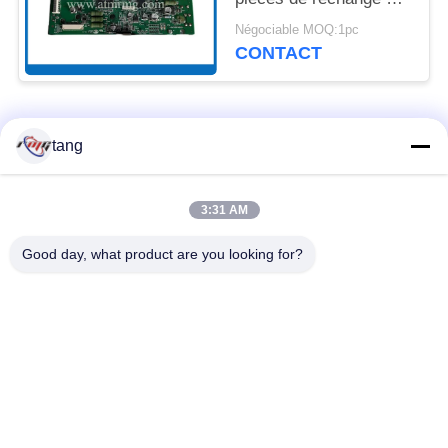
49209542000F Diebold
Négociable MOQ:1pc
Controller
CONTACT
Catégories populaires
Tous
tang
Pièces de rechange
pièces de machine
3:31 AM
d'atmosphère
d'atmosphère
Good day, what product are you looking for?
pièces d'atmosphère
Pièces d'atmosphère
de wincor
de NCR
Pièces d'atmosphère
Pièces d'atmosphère
de NMD
de Diebold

☆ ☆ ☆

> What to do
Please output the entries above exactly, leaving out every picture.

> Exercise answer
49209542000F Diebold
Négociable MOQ:1pc
Controller
CONTACT
Catégories populaires
Tous
tang
Pièces de rechange
pièces de machine
3:31 AM
d'atmosphère
d'atmosphère
Good day, what product are you looking for?
pièces d'atmosphère
Pièces d'atmosphère
de wincor
de NCR
Pièces d'atmosphère
Pièces d'atmosphère
de NMD
de Diebold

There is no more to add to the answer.